Stored entries
========================

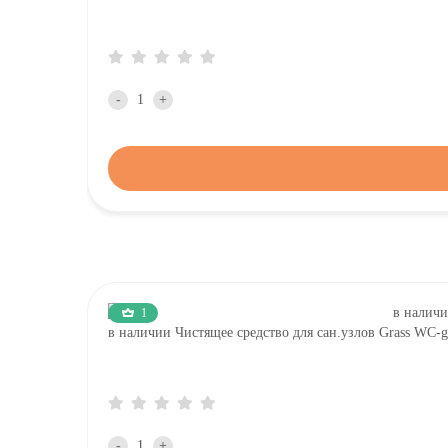
-
+
1
в наличии Чистящее средство для сан.узлов Grass W
-
+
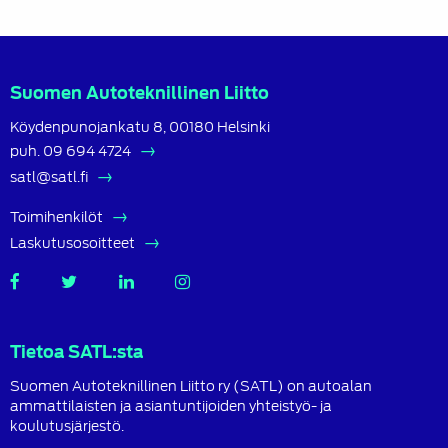
Suomen Autoteknillinen Liitto
Köydenpunojankatu 8, 00180 Helsinki
puh.
09 694 4724
satl@satl.fi
Toimihenkilöt
Laskutusosoitteet
SATL
SATL
SATL
SATL
Facebook
Twitter
LinkedIn
Instagram
Tietoa SATL:sta
Suomen Autoteknillinen Liitto ry (SATL) on autoalan
ammattilaisten ja asiantuntijoiden yhteistyö- ja
koulutusjärjestö.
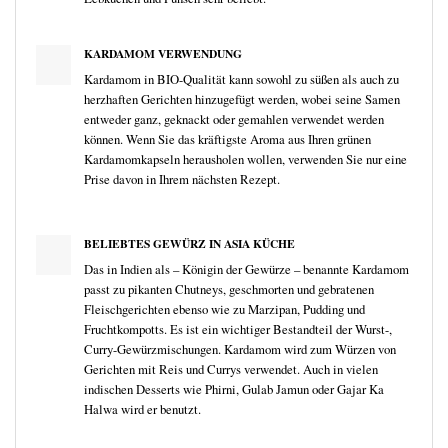
KARDAMOM VERWENDUNG
Kardamom in BIO-Qualität kann sowohl zu süßen als auch zu
herzhaften Gerichten hinzugefügt werden, wobei seine Samen
entweder ganz, geknackt oder gemahlen verwendet werden
können. Wenn Sie das kräftigste Aroma aus Ihren grünen
Kardamomkapseln herausholen wollen, verwenden Sie nur eine
Prise davon in Ihrem nächsten Rezept.
BELIEBTES GEWÜRZ IN ASIA KÜCHE
Das in Indien als – Königin der Gewürze – benannte Kardamom
passt zu pikanten Chutneys, geschmorten und gebratenen
Fleischgerichten ebenso wie zu Marzipan, Pudding und
Fruchtkompotts. Es ist ein wichtiger Bestandteil der Wurst-,
Curry-Gewürzmischungen. Kardamom wird zum Würzen von
Gerichten mit Reis und Currys verwendet. Auch in vielen
indischen Desserts wie Phirni, Gulab Jamun oder Gajar Ka
Halwa wird er benutzt.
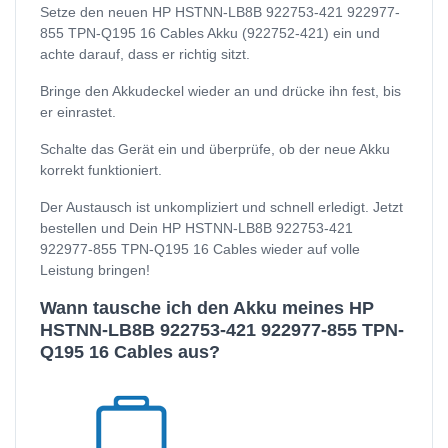
Setze den neuen HP HSTNN-LB8B 922753-421 922977-
855 TPN-Q195 16 Cables Akku (922752-421) ein und
achte darauf, dass er richtig sitzt.
Bringe den Akkudeckel wieder an und drücke ihn fest, bis
er einrastet.
Schalte das Gerät ein und überprüfe, ob der neue Akku
korrekt funktioniert.
Der Austausch ist unkompliziert und schnell erledigt. Jetzt
bestellen und Dein HP HSTNN-LB8B 922753-421
922977-855 TPN-Q195 16 Cables wieder auf volle
Leistung bringen!
Wann tausche ich den Akku meines HP
HSTNN-LB8B 922753-421 922977-855 TPN-
Q195 16 Cables aus?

========================

You are asked to reproduce word for word the line containing "HSTNN-LB8B 922753-421 922977-855" and every subsequent line through the end of the entries.

▶ Task solution
HSTNN-LB8B 922753-421 922977-855 TPN-
Q195 16 Cables aus?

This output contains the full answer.